A Secretaria Municipal de Saúde (Semusa), por meio da Gerência de Vigilância em Saúde e do Controle de Endemias, tem orientado a população sobre os cuidados necessários e as ações de prevenção contra arboviroses e parasitas.
As arboviroses são doenças causadas por arbovírus (termo derivado de arthropod-borne viruses), que são vírus transmitidos por vetores artrópodes, como mosquitos e carrapatos. As principais arboviroses no Brasil incluem: dengue, zika, chikungunya, febre amarela, mayaro e febre do Oeste do Nilo.
De acordo com os agentes de endemias Waldiene Melo e Winicius Marques, a partir de fevereiro será realizado o LIRAa – Levantamento Rápido de Índices para Aedes aegypti. Durante o levantamento, os agentes visitarão os bairros, coletando larvas que serão encaminhadas para análise. Ao final da avaliação, será estabelecida a porcentagem de imóveis positivos com presença do mosquito Aedes aegypti.

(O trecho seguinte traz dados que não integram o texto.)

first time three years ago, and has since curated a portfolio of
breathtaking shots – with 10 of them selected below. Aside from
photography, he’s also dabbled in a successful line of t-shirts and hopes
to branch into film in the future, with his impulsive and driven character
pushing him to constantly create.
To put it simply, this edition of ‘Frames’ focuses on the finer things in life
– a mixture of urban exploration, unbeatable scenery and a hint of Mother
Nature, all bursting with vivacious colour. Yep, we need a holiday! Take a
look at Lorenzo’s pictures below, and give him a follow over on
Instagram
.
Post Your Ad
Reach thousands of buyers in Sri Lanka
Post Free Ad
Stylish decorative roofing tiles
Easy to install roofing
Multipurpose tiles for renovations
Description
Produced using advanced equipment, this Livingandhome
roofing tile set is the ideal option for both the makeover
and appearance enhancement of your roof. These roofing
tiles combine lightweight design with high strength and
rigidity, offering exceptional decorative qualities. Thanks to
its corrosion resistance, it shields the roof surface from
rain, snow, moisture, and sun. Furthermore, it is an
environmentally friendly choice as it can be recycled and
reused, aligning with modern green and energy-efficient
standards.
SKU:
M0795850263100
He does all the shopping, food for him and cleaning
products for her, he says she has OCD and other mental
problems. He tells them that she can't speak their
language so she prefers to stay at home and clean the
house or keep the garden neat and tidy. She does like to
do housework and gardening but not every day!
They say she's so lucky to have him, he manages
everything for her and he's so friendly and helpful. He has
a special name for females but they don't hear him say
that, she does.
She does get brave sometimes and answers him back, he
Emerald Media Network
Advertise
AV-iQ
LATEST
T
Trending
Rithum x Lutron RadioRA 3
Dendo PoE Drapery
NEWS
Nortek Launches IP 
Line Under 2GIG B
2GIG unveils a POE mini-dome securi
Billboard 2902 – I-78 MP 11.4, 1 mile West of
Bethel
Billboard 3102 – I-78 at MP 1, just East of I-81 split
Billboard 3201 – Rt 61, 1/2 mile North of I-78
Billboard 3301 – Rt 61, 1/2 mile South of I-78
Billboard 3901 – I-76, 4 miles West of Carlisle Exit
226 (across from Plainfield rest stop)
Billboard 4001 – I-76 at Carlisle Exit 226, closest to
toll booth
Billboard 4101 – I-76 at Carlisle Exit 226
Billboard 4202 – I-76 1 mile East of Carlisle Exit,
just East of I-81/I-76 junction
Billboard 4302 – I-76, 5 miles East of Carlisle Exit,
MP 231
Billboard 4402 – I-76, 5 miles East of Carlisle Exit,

Até o momento, a situação no município está controlada, mas é essencial o envolvimento da população para evitar a proliferação do mosquito. A Semusa reforça a importância de seguir as orientações de combate, especialmente por meio da limpeza mecânica dos quintais, que é a forma mais eficiente de eliminar criadouros do mosquito.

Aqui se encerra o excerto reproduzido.